Filsuf Stoik lain, Epictetus, pun mencetuskan ungkapan yang kurang lebih seperti Amor Fati dalam bahasa dan terma Stoikisme—dia menulis:

“Jangan menuntut hal-hal terjadi seperti yang kau inginkan, tetapi berharaplah hal itu terjadi sebagaimana adanya, dan kau akan berjalan dengan baik.”
—Epictetus, The Discourses of Epictetus: The Handbook (1995)

Dengan demikian, besar kemungkinan Amor Fati adalah pola pikir Stoik untuk memanfaatkan masa kini dan secara total melakukan yang terbaik terlepas dari apa pun hasilnya dan apa pun yang terjadi: misalnya, perihal bagaimana memperlakukan setiap momen—tak peduli seberapa sulitnya—sebagai sesuatu yang harus dihadapi dengan berani, bukan dinegasikan atau dihindari.

 

Mengapa Amor Fati?

Kini, yang menjadi pertanyaan mungkin adalah mengapa kita harus bersusah payah menggali makna dari frasa Latin di kuburan-pemikiran Nietzsche—yang bahkan sudah berumur lebih dari 134 tahun itu (dan kuburan-pemikiran para Stoik yang jauh lebih purba)—untuk kemudian menghayati atau bahkan mengaplikasikannya dalam hidup kita?

Satu yang jelas, gagasan-gagasan ketuhanan, ritus-ritus keagamaan, dan ide-ide seseorang tak akan pernah pernah mati—selama itu tetap relevan dengan kondisi zaman. Tubuh dapat membusuk dan melebur dengan tanah, tetapi apa yang telah dia formulasikan—gaungnya masih mungkin terdengar lantang sampai sekarang dan sampai masa-masa yang akan datang.

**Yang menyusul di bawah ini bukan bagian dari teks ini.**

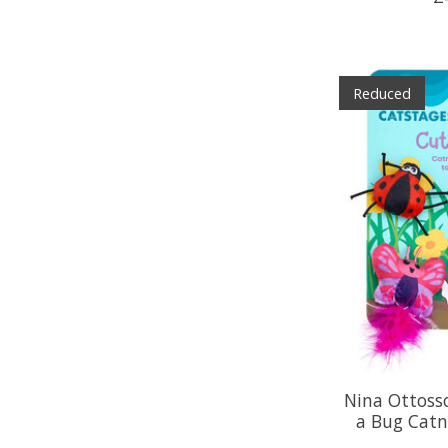
Reduced
Nina Ottoss
a Bug Catn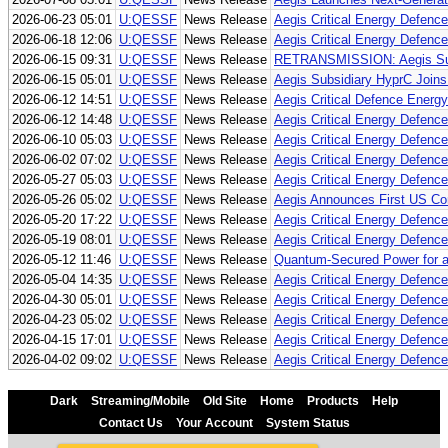
2026-06-23 05:01
U:QESSF
News Release
Aegis Critical Energy Defenc
2026-06-18 12:06
U:QESSF
News Release
Aegis Critical Energy Defenc
2026-06-15 09:31
U:QESSF
News Release
RETRANSMISSION: Aegis Subsid
2026-06-15 05:01
U:QESSF
News Release
Aegis Subsidiary HyprC Joins 
2026-06-12 14:51
U:QESSF
News Release
Aegis Critical Defence Energy
2026-06-12 14:48
U:QESSF
News Release
Aegis Critical Energy Defenc
2026-06-10 05:03
U:QESSF
News Release
Aegis Critical Energy Defenc
2026-06-02 07:02
U:QESSF
News Release
Aegis Critical Energy Defenc
2026-05-27 05:03
U:QESSF
News Release
Aegis Critical Energy Defen
2026-05-26 05:02
U:QESSF
News Release
Aegis Announces First US Co
2026-05-20 17:22
U:QESSF
News Release
Aegis Critical Energy Defence
2026-05-19 08:01
U:QESSF
News Release
Aegis Critical Energy Defence
2026-05-12 11:46
U:QESSF
News Release
Quantum-Secured Power for 
2026-05-04 14:35
U:QESSF
News Release
Aegis Critical Energy Defenc
2026-04-30 05:01
U:QESSF
News Release
Aegis Critical Energy Defence
2026-04-23 05:02
U:QESSF
News Release
Aegis Critical Energy Defence
2026-04-15 17:01
U:QESSF
News Release
Aegis Critical Energy Defenc
2026-04-02 09:02
U:QESSF
News Release
Aegis Critical Energy Defenc
Dark
Streaming/Mobile
Old Site
Home
Products
Help
Contact Us
Your Account
System Status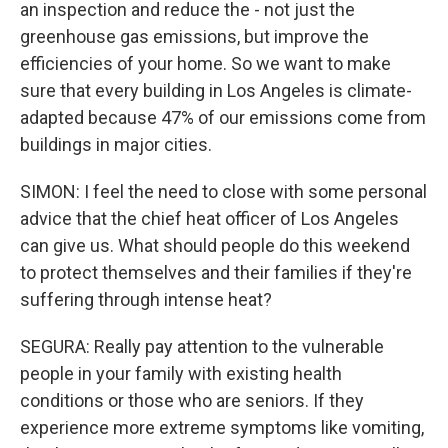
an inspection and reduce the - not just the
greenhouse gas emissions, but improve the
efficiencies of your home. So we want to make
sure that every building in Los Angeles is climate-
adapted because 47% of our emissions come from
buildings in major cities.
SIMON: I feel the need to close with some personal
advice that the chief heat officer of Los Angeles
can give us. What should people do this weekend
to protect themselves and their families if they're
suffering through intense heat?
SEGURA: Really pay attention to the vulnerable
people in your family with existing health
conditions or those who are seniors. If they
experience more extreme symptoms like vomiting,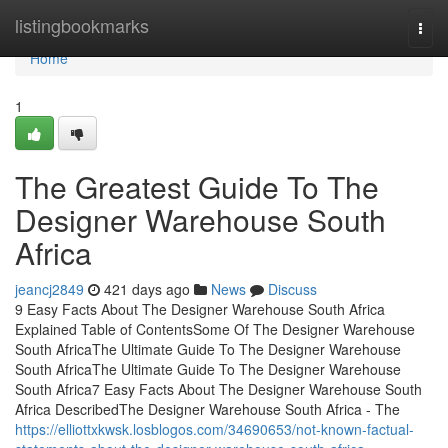
Home
listingbookmarks
Togg
navi
Home
1
The Greatest Guide To The
Designer Warehouse South
Africa
jeancj2849
421 days ago
News
Discuss
9 Easy Facts About The Designer Warehouse South Africa
Explained Table of ContentsSome Of The Designer Warehouse
South AfricaThe Ultimate Guide To The Designer Warehouse
South AfricaThe Ultimate Guide To The Designer Warehouse
South Africa7 Easy Facts About The Designer Warehouse South
Africa DescribedThe Designer Warehouse South Africa - The
https://elliottxkwsk.losblogos.com/34690653/not-known-factual-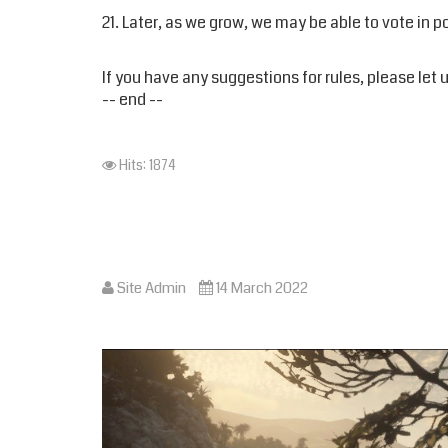
21. Later, as we grow, we may be able to vote in 
If you have any suggestions for rules, please le
-- end --
Hits: 1874
Site Admin
14 March 2022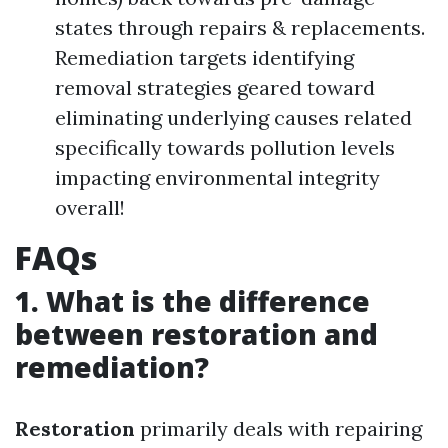
states through repairs & replacements.
Remediation targets identifying
removal strategies geared toward
eliminating underlying causes related
specifically towards pollution levels
impacting environmental integrity
overall!
FAQs
1. What is the difference
between restoration and
remediation?
Restoration
primarily deals with repairing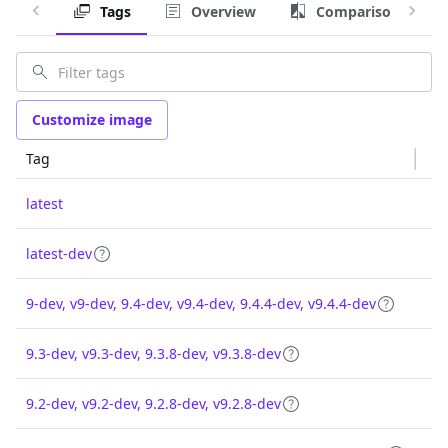
Tags
Overview
Comparison
Customize image
Tag
latest
latest-dev
9-dev, v9-dev, 9.4-dev, v9.4-dev, 9.4.4-dev, v9.4.4-dev
9.3-dev, v9.3-dev, 9.3.8-dev, v9.3.8-dev
9.2-dev, v9.2-dev, 9.2.8-dev, v9.2.8-dev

Secanggih apapun peradaban umat manusia, pada hakikatnya, tetap saja ada hal-hal yang tak dapat manusia seluruhnya dan seutuhnya kendalikan. Manusia boleh berbangga, manakala kemajuan ilmu pengetahuan dan teknologi berhasil membawa seekor anjing bernama Laika pergi ke luar angkasa, mendaratkan Armstrong dan Aldrin di bulan, robot-robot canggih ciptaan manusia sudah hilir-mudik di wajah planet lain, rencana futuristik untuk Kolonisasi Mars 2030, dan seterusnya dan seterusnya.

Akan tetapi, jauh di lubuk hati, pada gilirannya, kita mungkin menyadari sesuatu bahwa masih banyak hal-hal yang tak mampu kita kendalikan. Katakanlah waktu—sampai tulisan ini selesai dibuat—belum ada teknologi sesinting-secanggih mesin waktu yang memungkinkan penggunanya melakukan perjalanan waktu, yang dapat dikendalikan dengan sesuka pikiran-perasaan penggunanya. Yang menjadi masalah adalah, manusia itu budak sang waktu, seperti yang telah dipuisikan oleh Baudelaire, penyair besar Prancis itu dalam Enivrez-vous: “Kau harus selalu mabuk. Hanya itu satu-satunya—cara yang ada. Agar tak merasakan beban waktu yang mengerikan, yang mematahkan punggungmu, dan membungkukkanmu ke bumi, kau harus terus-menerus mabuk.” Hampir setiap orang di muka bumi ini, rasa-rasanya, memiliki semacam tendensi tinggi untuk mengubah masa lalunya, atau pergi melihat masa depannya.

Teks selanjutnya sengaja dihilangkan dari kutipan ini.